When her Russian son-in-law was drafted into Russia’s army in 2022, Maria was torn.
“On the one hand, I felt sorry for him as it was forced,” she said, recounting how he cried as he did not want to fight.
“On the other, I felt angry that he is going there to kill my relatives.”
Her nephew was at the front on the Ukrainian side at the same time and she had a “huge fear” they would face each other across the battlefield.
“This thought that he (my son-in-law) could go and kill my nephew horrified me,” she said.
When it was her son-in-law that ended up being killed, she had to comfort her daughter.
“He was her first love and we still cannot believe it as there was no burial, the body was not recovered.”
Maria tried to talk about it with her parents in Ukraine.
“I tried to tell them that I feel sorry for my son-in-law. But they said: ‘We don’t. He made his choice’.”
After that, Maria fell into depression, turning to a psychologist.
In Russia, where criticism of the campaign is banned, she was surrounded by supporters of the war.

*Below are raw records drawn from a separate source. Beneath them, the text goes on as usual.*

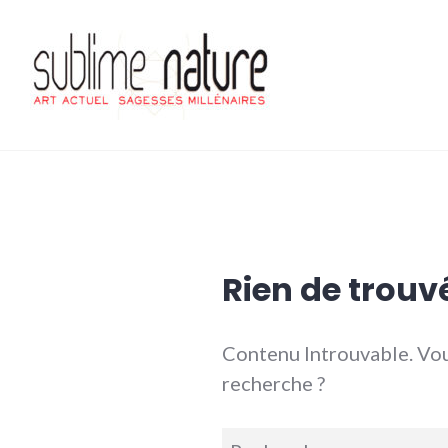
Accéder
au
contenu
principal
Sublime nature
Rien de trouv
Contenu Introuvable. Vou
recherche ?
Recherche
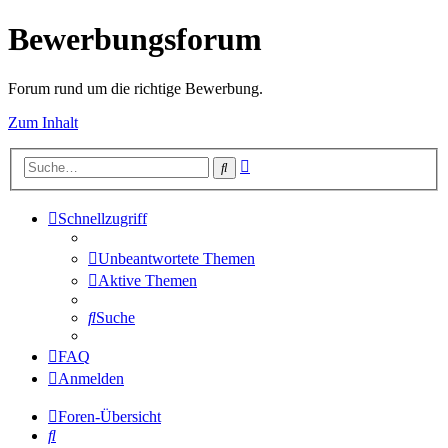
Bewerbungsforum
Forum rund um die richtige Bewerbung.
Zum Inhalt
Erweiterte
Suche
Suche
Schnellzugriff
Unbeantwortete Themen
Aktive Themen
Suche
FAQ
Anmelden
Foren-Übersicht
Suche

In Ukraine, her relatives “did not want my support or compassion.”
“I became a black sheep.”
“We (Ukrainians in Russia) are not guilty of anything, we do not support (the offensive). We are worried for them and every strike, every bombing, affects us too,” she added.
- ‘Ukrainian songs’ -
Maria decided to stop actively reading news about the war, finding it “too hard that I can’t help my relatives.”
But the conflict has affected all corners of life in Russia — even splitting the beauty salon outside Moscow where she works.
“Many clients moved abroad because they did not support the military campaign,” Maria said.
Others “stopped coming to me, just because I am from Ukraine and I do not support this war.”
Her social circle shrank.
Urged on by officials and pro-war zealots, the Soviet-era practice of denunciations has skyrocketed in Russia during the war and Maria mostly prefers to be alone.
“It’s more comfortable for me because I know that I will not betray myself and not denounce myself.”
Her strategy for living among supporters of the war?
“I sing songs, Ukrainian songs, in my head” when listening to people publicly back the offensive.
As the war approaches the four-year mark, Maria has little optimism.
“I would like the war to end tomorrow,” she said.
“But I understand it’s not realistic, as each leader has his demands and nobody wants to compromise. No one cares about the people suffering.”